**Work to complete**
If pictures appear in the lines below, skip them and copy exactly the lines from the one containing "Tbooth Wireless" through the one containing "Un vétérinaire", and nothing else.
↓
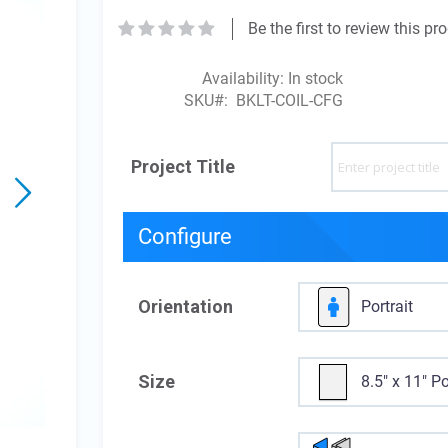
Be the first to review this pr
Availability:
In stock
SKU
BKLT-COIL-CFG
Project Title
Configure
Orientation
Portrait
Size
8.5" x 11" Po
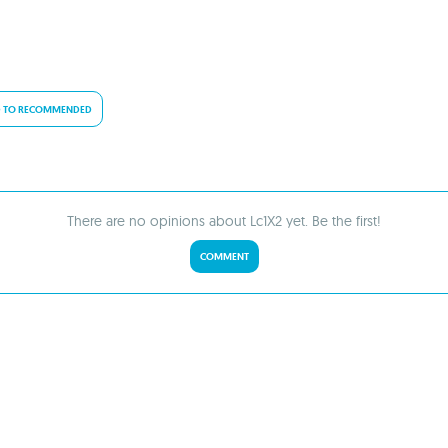
 TO RECOMMENDED
There are no opinions about Lc1X2 yet. Be the first!
COMMENT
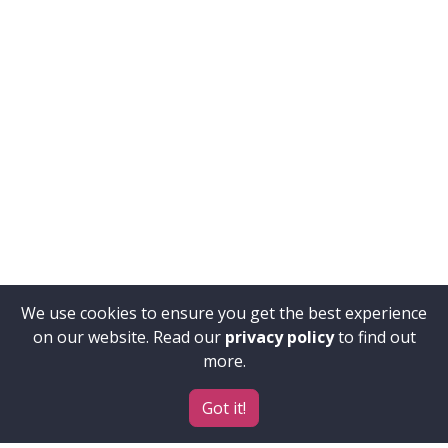
We use cookies to ensure you get the best experience
on our website. Read our
privacy policy
to find out
more.
Got it!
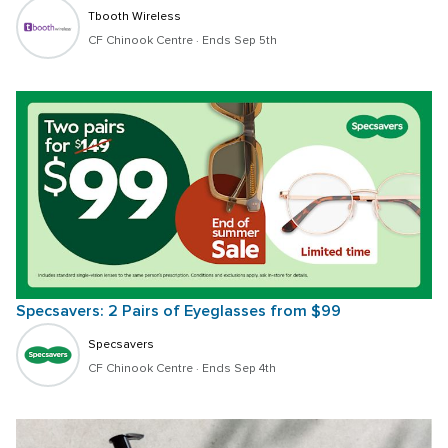
Tbooth Wireless
CF Chinook Centre
 · 
Ends Sep 5th
Specsavers: 2 Pairs of Eyeglasses from $99 
Specsavers
CF Chinook Centre
 · 
Ends Sep 4th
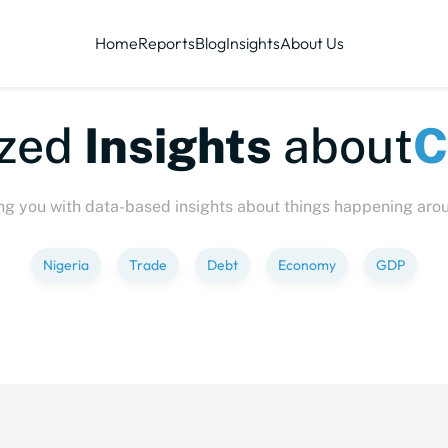
Home
Reports
Blog
Insights
About Us
te-sized
Insights
abo
ng you with data-based insights about things happening aro
Nigeria
Trade
Debt
Economy
GDP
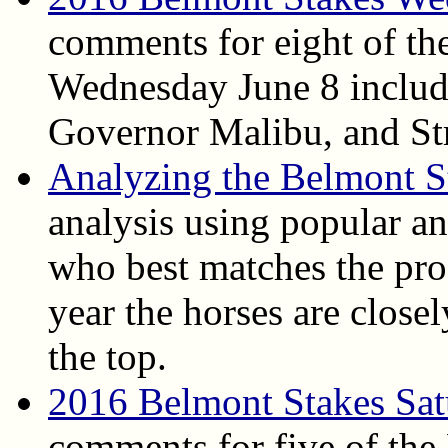
comments for eight of th
Wednesday June 8 includ
Governor Malibu, and Str
Analyzing the Belmont S
analysis using popular ang
who best matches the pro
year the horses are close
the top.
2016 Belmont Stakes Sat
comments for five of the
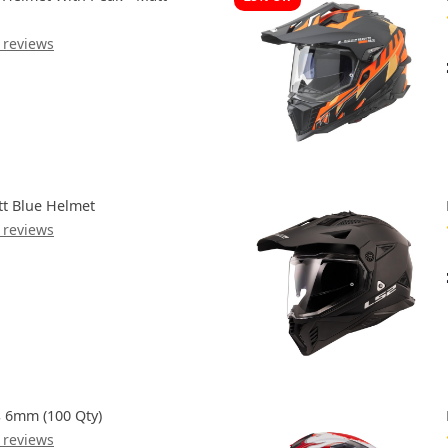
 reviews
tt Blue Helmet
 reviews
s 6mm (100 Qty)
 reviews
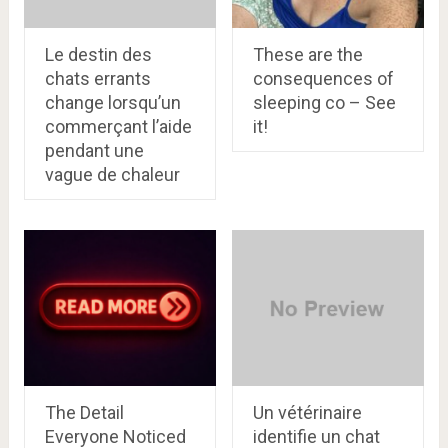
Le destin des
These are the
chats errants
consequences of
change lorsqu’un
sleeping co – See
commerçant l’aide
it!
pendant une
vague de chaleur
The Detail
Un vétérinaire
Everyone Noticed
identifie un chat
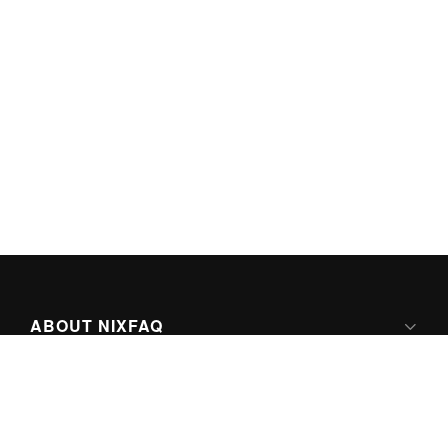
ABOUT NIXFAQ
IPV6 READY
ABOUT TECHNO FAQ DIGITAL MEDIA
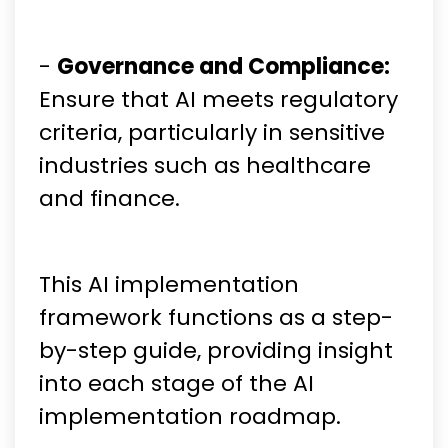
-
Governance and Compliance:
Ensure that AI meets regulatory
criteria, particularly in sensitive
industries such as healthcare
and finance.
This AI implementation
framework functions as a step-
by-step guide, providing insight
into each stage of the AI
implementation roadmap.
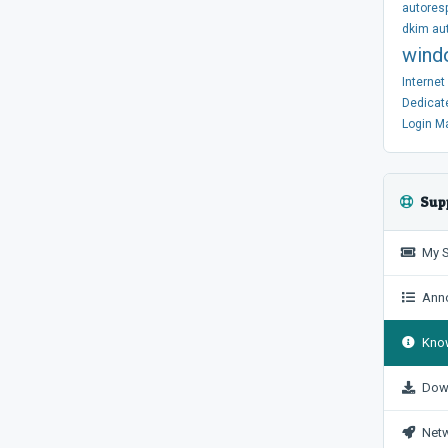
autores
dkim
au
wind
Interne
Dedicat
Login
M
Sup
My S
Anno
Know
Dow
Netw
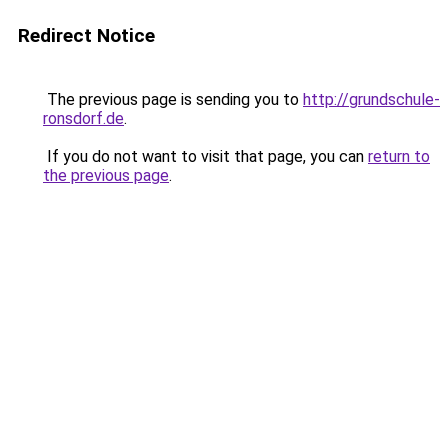
Redirect Notice
The previous page is sending you to
http://grundschule-
ronsdorf.de
.
If you do not want to visit that page, you can
return to
the previous page
.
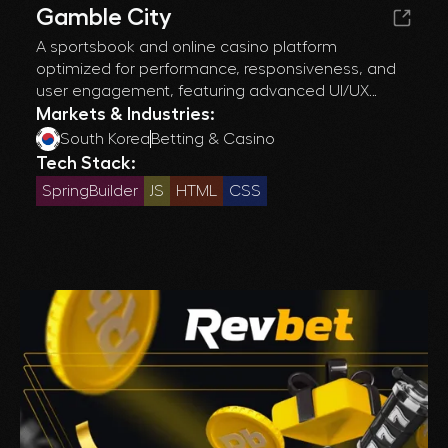
Gamble City
A sportsbook and online casino platform
optimized for performance, responsiveness, and
user engagement, featuring advanced UI/UX
design and cross-platform compatibility for a
Markets & Industries:
seamless gaming experience.
South Korea
Betting & Casino
Tech Stack:
SpringBuilder
JS
HTML
CSS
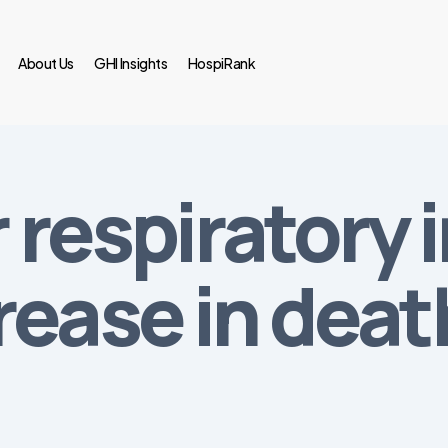
About Us
GHI Insights
HospiRank
r respiratory 
rease in deat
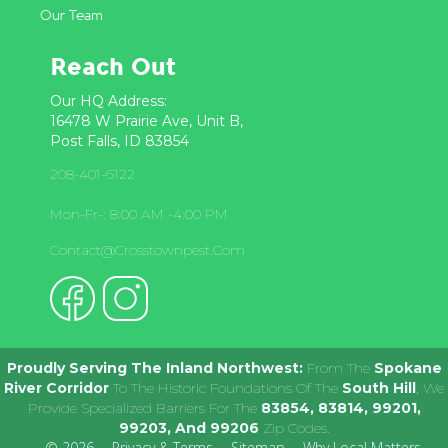
Our Team
Reach Out
Our HQ Address:
16478 W Prairie Ave, Unit B,
Post Falls, ID 83854
208-401-6122
Mon-Fr-: 8:00 AM -4:00 PM
Contact@crosstownpest.com
Proudly Serving The Inland Northwest:
From The
Spokane
River Corridor
To The Historic Foundations Of The
South Hill
, We
Provide Specialized Barriers For The
83854, 83814, 99201,
99203, And 99206
Zip Codes.
© 2026
Privacy & Terms
Sitemap
Why Local Matters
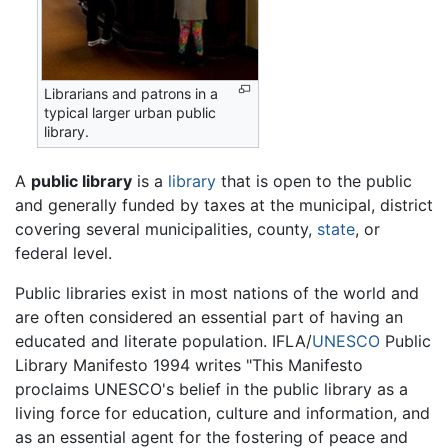
Librarians and patrons in a
typical larger urban public
library.
A
public library
is a
library
that is open to the public
and generally funded by taxes at the municipal, district
covering several municipalities, county,
state
, or
federal level.
Public libraries exist in most nations of the world and
are often considered an essential part of having an
educated and literate population. IFLA/
UNESCO
Public
Library Manifesto 1994 writes "This Manifesto
proclaims UNESCO's belief in the public library as a
living force for education, culture and information, and
as an essential agent for the fostering of peace and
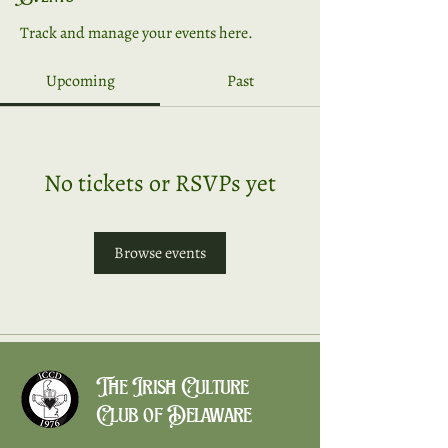
Track and manage your events here.
Upcoming
Past
No tickets or RSVPs yet
Browse events
The Irish Culture
Club of Delaware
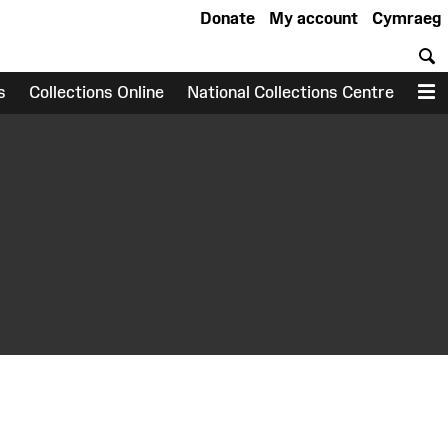
Donate
My account
Cymraeg
S
s
Collections Online
National Collections Centre
M
earch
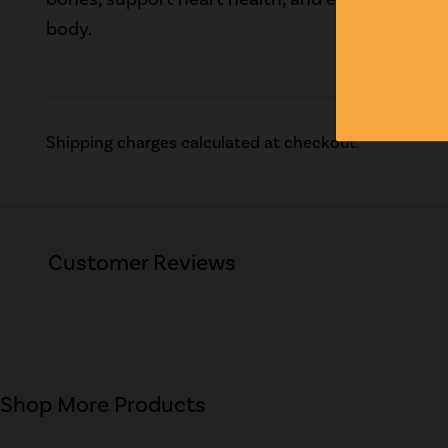
body.
Shipping charges calculated at checkout.
Customer Reviews
Shop More Products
↑
**Exercise output**
Tbooth Wireless
CF Chinook Centre
 · 
Ends Sep 5th
Specsavers: 2 Pairs of Eyeglasses from $99 
Specsavers
CF Chinook Centre
 · 
Ends Sep 4th
Home
Reports
Blog
Insights
About Us
te-sized
Insights
abo
ng you with data-based insights about things happening aro
Nigeria
Trade
Debt
Economy
GDP
comments for eight of th
Wednesday June 8 includ
Governor Malibu, and Str
Analyzing the Belmont S
analysis using popular ang
who best matches the pro
year the horses are close
the top.
2016 Belmont Stakes Sat
comments for five of the
 reviews
tt Blue Helmet
 reviews
s 6mm (100 Qty)
 reviews
Le destin des
These are the
chats errants
consequences of
change lorsqu’un
sleeping co – See
commerçant l’aide
it!
pendant une
vague de chaleur
The Detail
Un vétérinaire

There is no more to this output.